((

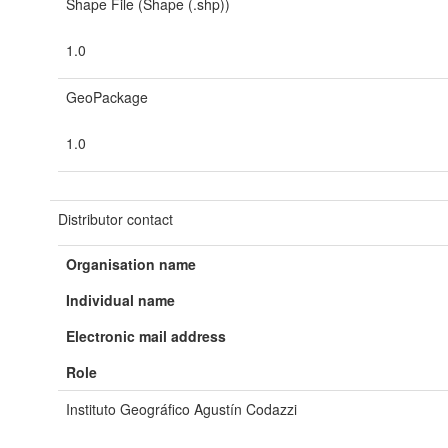
Shape File (Shape (.shp))
1.0
GeoPackage
1.0
Distributor contact
Organisation name
Individual name
Electronic mail address
Role
Instituto Geográfico Agustín Codazzi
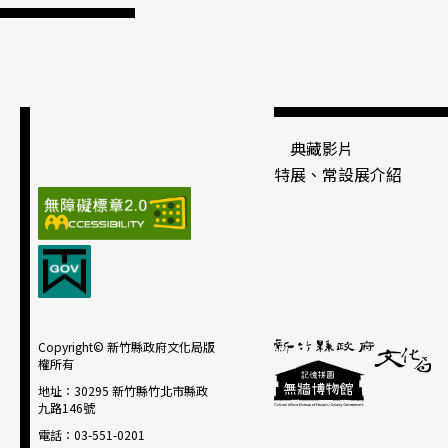
典藏影片
特展、常設展介紹
Copyright© 新竹縣政府文化局版
權所有
地址：30295 新竹縣竹北市縣政
九路146號
電話：03-551-0201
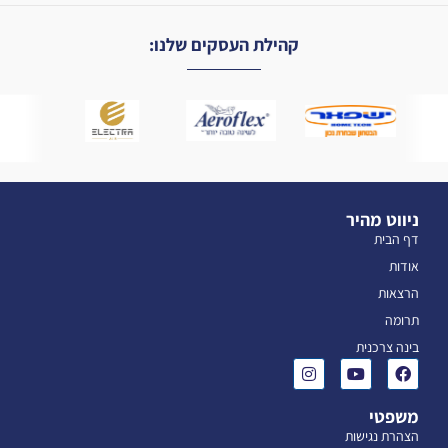
קהילת העסקים שלנו:
ניווט מהיר
דף הבית
אודות
הרצאות
תרומה
בינה צרכנית
משפטי
הצהרת נגישות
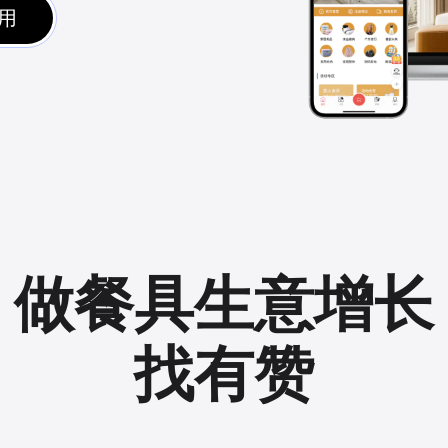
用
做餐具生意增长
找有赞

))

- **Work to be completed**: Transcribe the material exactly, keeping every word and none of the pictures.

- **Completed task**:
Shape File (Shape (.shp))
1.0
GeoPackage
1.0
Distributor contact
Organisation name
Individual name
Electronic mail address
Role
Instituto Geográfico Agustín Codazzi
典藏影片
特展、常設展介紹
Copyright© 新竹縣政府文化局版
權所有
地址：30295 新竹縣竹北市縣政
九路146號
電話：03-551-0201
קהילת העסקים שלנו:
ניווט מהיר
דף הבית
אודות
הרצאות
תרומה
בינה צרכנית
משפטי
הצהרת נגישות
用
做餐具生意增长
找有赞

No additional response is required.